Vendredi 13 avril 2012 : Le parlement portugais  vote le Pacte budgétaire européen, avec l’accord des socialistes à l’assemblée. Le pays est le premier à ratifier cet accord visant à établir une stricte discipline budgétaire au sein de l’Union européenne sous prétexte de lutter contre la crise qui la traverse depuis près de trois ans. Son déficit public ne devra pas dépasser 3% de produit intérieur brut, son déficit structurel 0,5% de PIB et sa dette globale 60% de sa production.

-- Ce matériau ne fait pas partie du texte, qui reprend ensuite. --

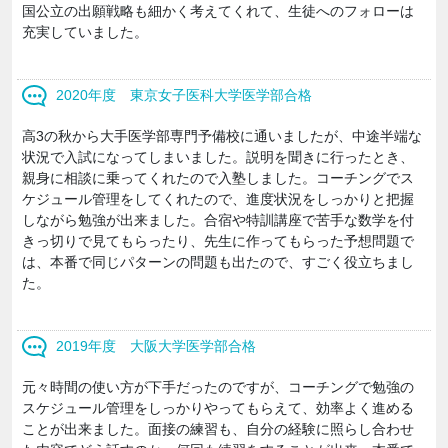
国公立の出願戦略も細かく考えてくれて、生徒へのフォローは
充実していました。
2020年度 東京女子医科大学医学部合格
高3の秋から大手医学部専門予備校に通いましたが、中途半端な
状況で入試になってしまいました。説明を聞きに行ったとき、
親身に相談に乗ってくれたので入塾しました。コーチングでス
ケジュール管理をしてくれたので、進度状況をしっかりと把握
しながら勉強が出来ました。合宿や特訓講座で苦手な数学を付
きっ切りで見てもらったり、先生に作ってもらった予想問題で
は、本番で同じパターンの問題も出たので、すごく役立ちまし
た。
2019年度 大阪大学医学部合格
元々時間の使い方が下手だったのですが、コーチングで勉強の
スケジュール管理をしっかりやってもらえて、効率よく進める
ことが出来ました。面接の練習も、自分の経験に照らし合わせ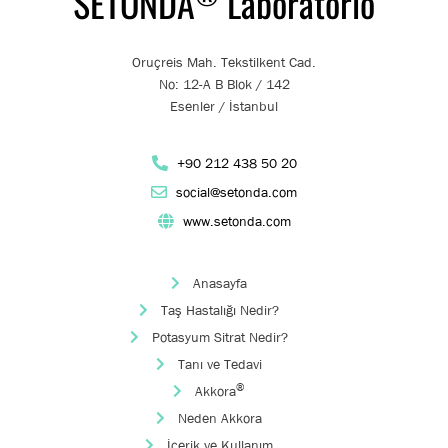
SETONDA
Laboratorio
Oruçreis Mah. Tekstilkent Cad.
No: 12-A B Blok / 142
Esenler / İstanbul
+90 212 438 50 20
social@setonda.com
www.setonda.com
Anasayfa
Taş Hastalığı Nedir?
Potasyum Sitrat Nedir?
Tanı ve Tedavi
®
Akkora
Neden Akkora
İçerik ve Kullanım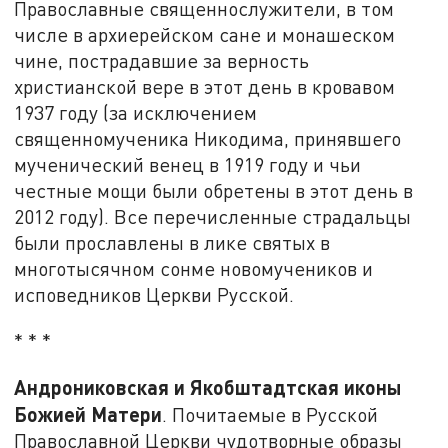
Православные священнослужители, в том
числе в архиерейском сане и монашеском
чине, пострадавшие за верность
христианской вере в этот день в кровавом
1937 году (за исключением
священномученика Никодима, принявшего
мученический венец в 1919 году и чьи
честные мощи были обретены в этот день в
2012 году). Все перечисленные страдальцы
были прославлены в лике святых в
многотысячном сонме новомучеников и
исповедников Церкви Русской.
* * *
Андрониковская и Якобштадтская иконы
Божией Матери
. Почитаемые в Русской
Православной Церкви чудотворные образы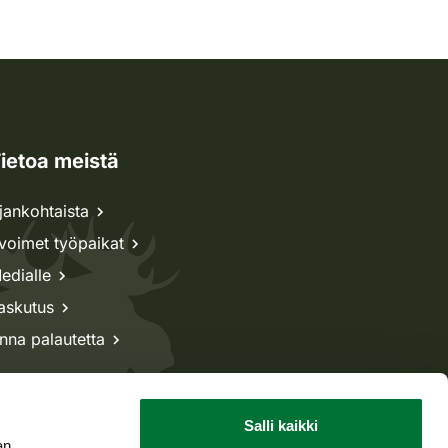
ietoa meistä
jankohtaista
voimet työpaikat
edialle
askutus
nna palautetta
Salli kaikki
an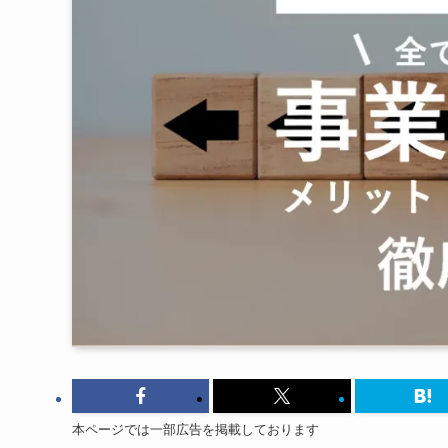
本ページでは一部広告を掲載しております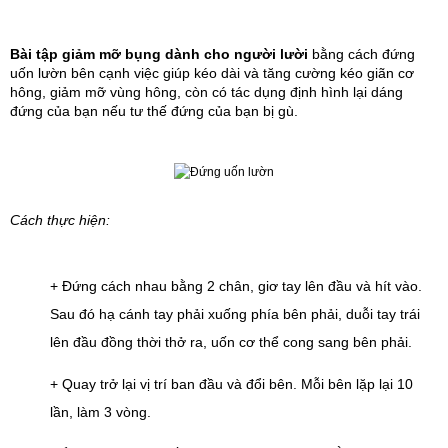
Bài tập giảm mỡ bụng dành cho người lười
bằng cách đứng 
uốn lườn bên cạnh việc giúp kéo dài và tăng cường kéo giãn cơ 
hông, giảm mỡ vùng hông, còn có tác dụng định hình lại dáng 
đứng của bạn nếu tư thế đứng của bạn bị gù.
Cách thực hiện:
+ Đứng cách nhau bằng 2 chân, giơ tay lên đầu và hít vào. 
Sau đó hạ cánh tay phải xuống phía bên phải, duỗi tay trái 
lên đầu đồng thời thở ra, uốn cơ thể cong sang bên phải.
+ Quay trở lại vị trí ban đầu và đổi bên. Mỗi bên lặp lại 10 
lần, làm 3 vòng.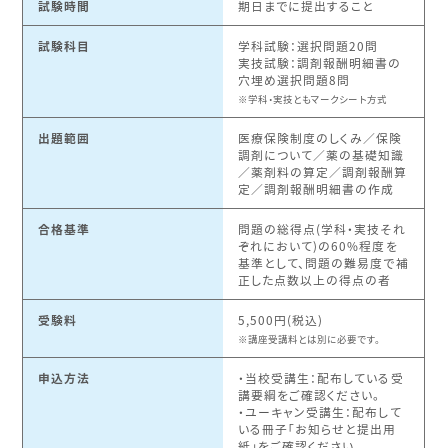
試験時間
期日までに提出すること
試験科目
学科試験：選択問題20問
実技試験：調剤報酬明細書の
穴埋め選択問題8問
学科・実技ともマークシート方式
出題範囲
医療保険制度のしくみ／保険
調剤について／薬の基礎知識
／薬剤料の算定／調剤報酬算
定／調剤報酬明細書の作成
合格基準
問題の総得点(学科・実技それ
ぞれにおいて)の60%程度を
基準として、問題の難易度で補
正した点数以上の得点の者
受験料
5,500円(税込)
講座受講料とは別に必要です。
申込方法
・当校受講生：配布している受
講要綱をご確認ください。
・ユーキャン受講生：配布して
いる冊子「お知らせと提出用
紙」をご確認ください。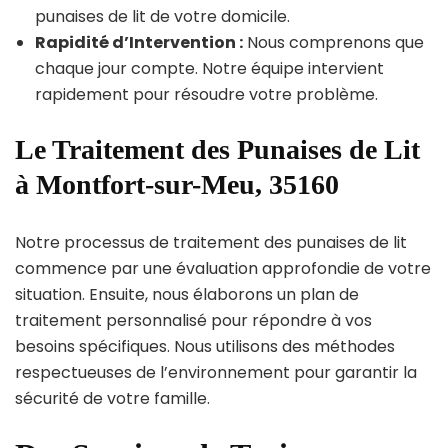
punaises de lit de votre domicile.
Rapidité d’Intervention :
Nous comprenons que
chaque jour compte. Notre équipe intervient
rapidement pour résoudre votre problème.
Le Traitement des Punaises de Lit
à Montfort-sur-Meu, 35160
Notre processus de traitement des punaises de lit
commence par une évaluation approfondie de votre
situation. Ensuite, nous élaborons un plan de
traitement personnalisé pour répondre à vos
besoins spécifiques. Nous utilisons des méthodes
respectueuses de l’environnement pour garantir la
sécurité de votre famille.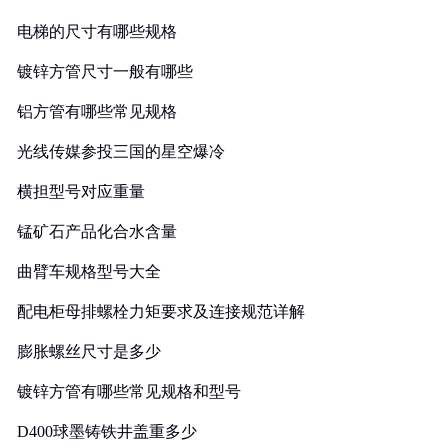
电梯的尺寸有哪些规格
镀锌方管尺寸一般有哪些
铝方管有哪些常见规格
光线传媒参投三国的星空爆冷
横担型号对应重量
锰矿石产品化合水含量
曲臂车规格型号大全
配电柜母排螺栓力矩要求及连接规范详解
膨胀螺丝尺寸是多少
镀锌方管有哪些常见规格和型号
D400球墨铸铁井盖重多少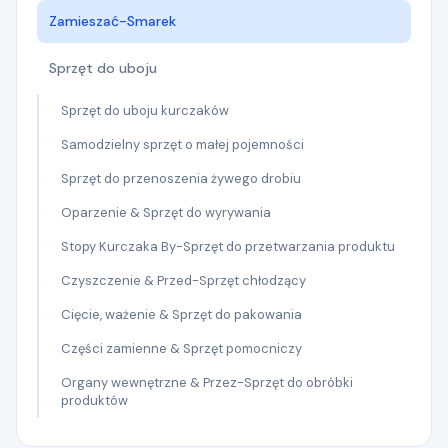
Zamieszać-Smarek
Sprzęt do uboju
Sprzęt do uboju kurczaków
Samodzielny sprzęt o małej pojemności
Sprzęt do przenoszenia żywego drobiu
Oparzenie & Sprzęt do wyrywania
Stopy Kurczaka By-Sprzęt do przetwarzania produktu
Czyszczenie & Przed-Sprzęt chłodzący
Cięcie, ważenie & Sprzęt do pakowania
Części zamienne & Sprzęt pomocniczy
Organy wewnętrzne & Przez-Sprzęt do obróbki
produktów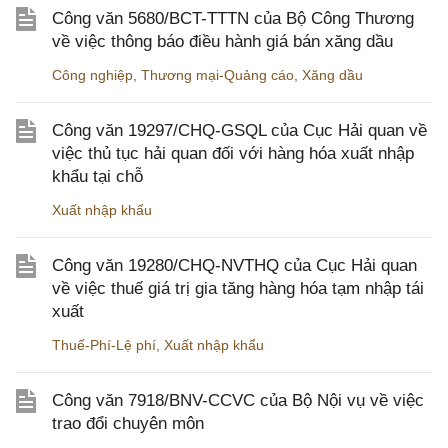
Công văn 5680/BCT-TTTN của Bộ Công Thương
về việc thông báo điều hành giá bán xăng dầu
Công nghiệp
,
Thương mại-Quảng cáo
,
Xăng dầu
Công văn 19297/CHQ-GSQL của Cục Hải quan về
việc thủ tục hải quan đối với hàng hóa xuất nhập
khẩu tại chỗ
Xuất nhập khẩu
Công văn 19280/CHQ-NVTHQ của Cục Hải quan
về việc thuế giá trị gia tăng hàng hóa tạm nhập tái
xuất
Thuế-Phí-Lệ phí
,
Xuất nhập khẩu
Công văn 7918/BNV-CCVC của Bộ Nội vụ về việc
trao đổi chuyên môn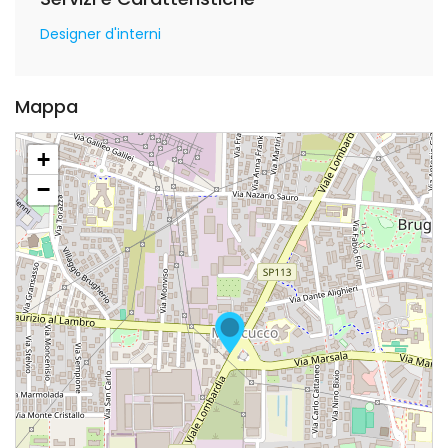
Designer d'interni
Mappa
+
−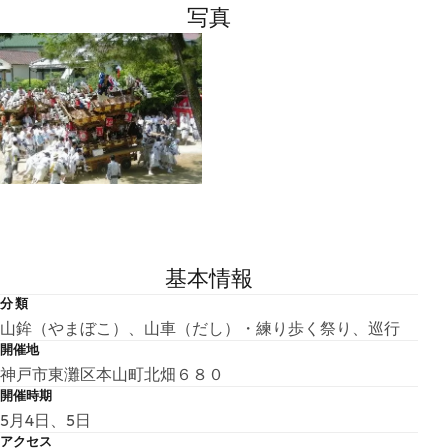
写真
基本情報
分 類
山鉾（やまぼこ）、山車（だし）・練り歩く祭り、巡行
開催地
神戸市東灘区本山町北畑６８０
開催時期
5月4日、5日
アクセス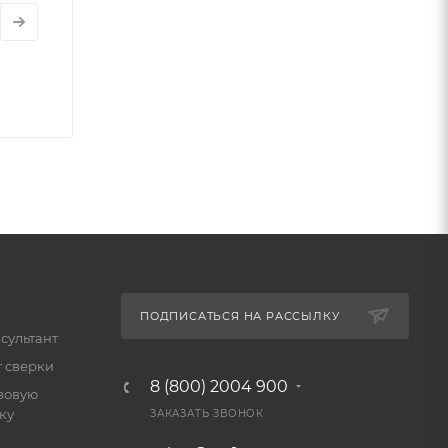
ПОДПИСАТЬСЯ НА РАССЫЛКУ
сультант
т сверки
8 (800) 2004 900
зовую
ку
ЗАКАЗАТЬ ЗВОНОК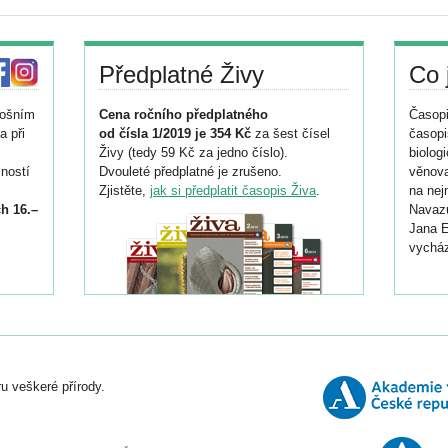
Předplatné Živy
Co 
tošním
Cena ročního předplatného
Časopi
a při
od čísla 1/2019 je 354 Kč
za šest čísel
časopi
Živy (tedy 59 Kč za jedno číslo).
biolog
ností
Dvouleté předplatné je zrušeno.
věnova
Zjistěte,
jak si předplatit časopis Živa
.
na nej
h 16.–
Navazu
Jana E
vycház
i
026/
ní
u veškeré přírody.
o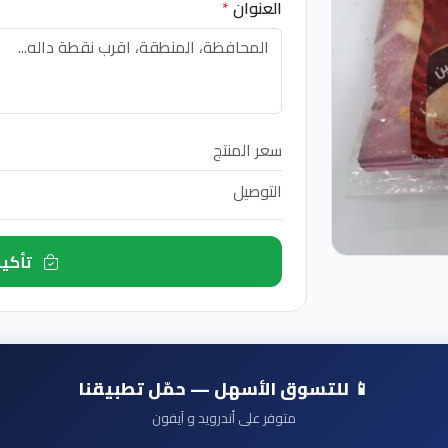
العنوان
*
سعر المنتج
التوصيل
تأكيد الطلب الآن
📱 للتسوق الأسهل — حمّل تطبيقنا
متوفر على أندرويد و آيفون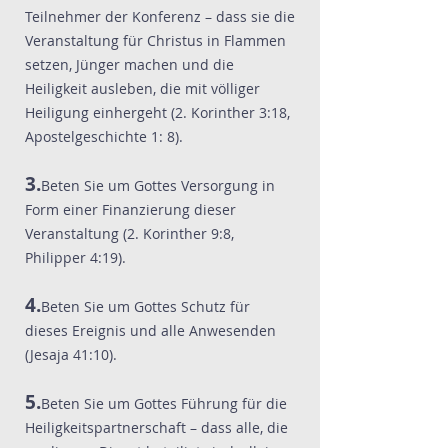
Teilnehmer der Konferenz – dass sie die
Veranstaltung für Christus in Flammen
setzen, Jünger machen und die
Heiligkeit ausleben, die mit völliger
Heiligung einhergeht (2. Korinther 3:18,
Apostelgeschichte 1: 8).
3.
Beten Sie um Gottes Versorgung in
Form einer Finanzierung dieser
Veranstaltung (2. Korinther 9:8,
Philipper 4:19).
4.
Beten Sie um Gottes Schutz für
dieses Ereignis und alle Anwesenden
(Jesaja 41:10).
5.
Beten Sie um Gottes Führung für die
Heiligkeitspartnerschaft – dass alle, die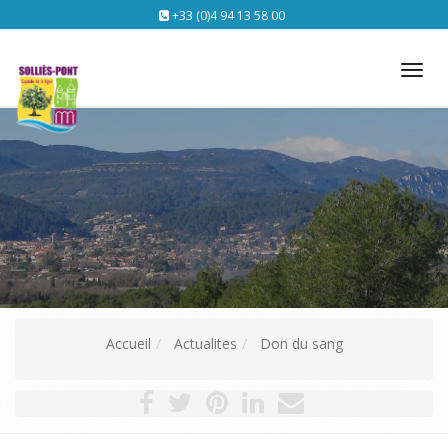
+33 (0)4 94 13 58 00
Tog
nav
Accueil
Actualites
Don du sang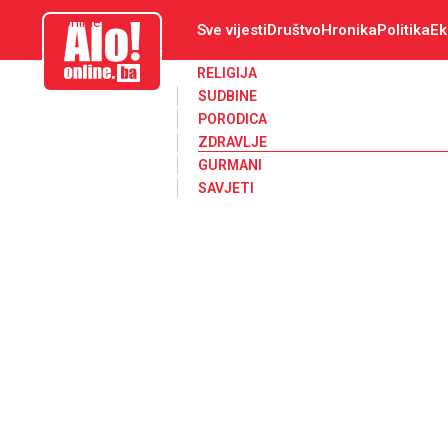
aloonline.ba
Sve vijesti
Društvo
Hronika
Politika
Ek
RELIGIJA
SUDBINE
PORODICA
ZDRAVLJE
GURMANI
SAVJETI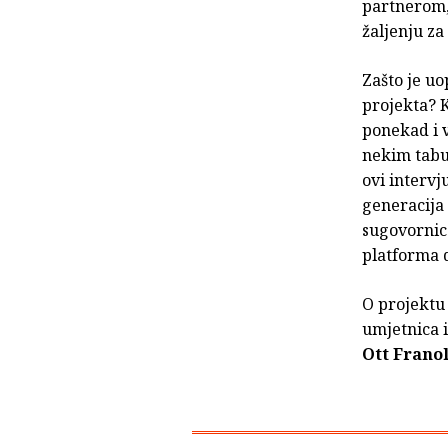
partnerom,
žaljenju z
Zašto je uo
projekta? K
ponekad i v
nekim tabu
ovi interv
generacija
sugovornice
platforma d
O projektu
umjetnica 
Ott Franol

Juillet 2012 : les médecins sont dans la rue pour protester contre la casse du service de santé prévus par le plan de rigueur.

Information générale et chiffres :

PIB (2010) :175 milliards d’euros

Population : 10 561 614 habitants (est. juillet 2011)

Taux de croissance (2012) : -2,2%

Taux de chômage : mai 2012 15,2% ( dont 36 % chez les jeunes ) source Eurostat.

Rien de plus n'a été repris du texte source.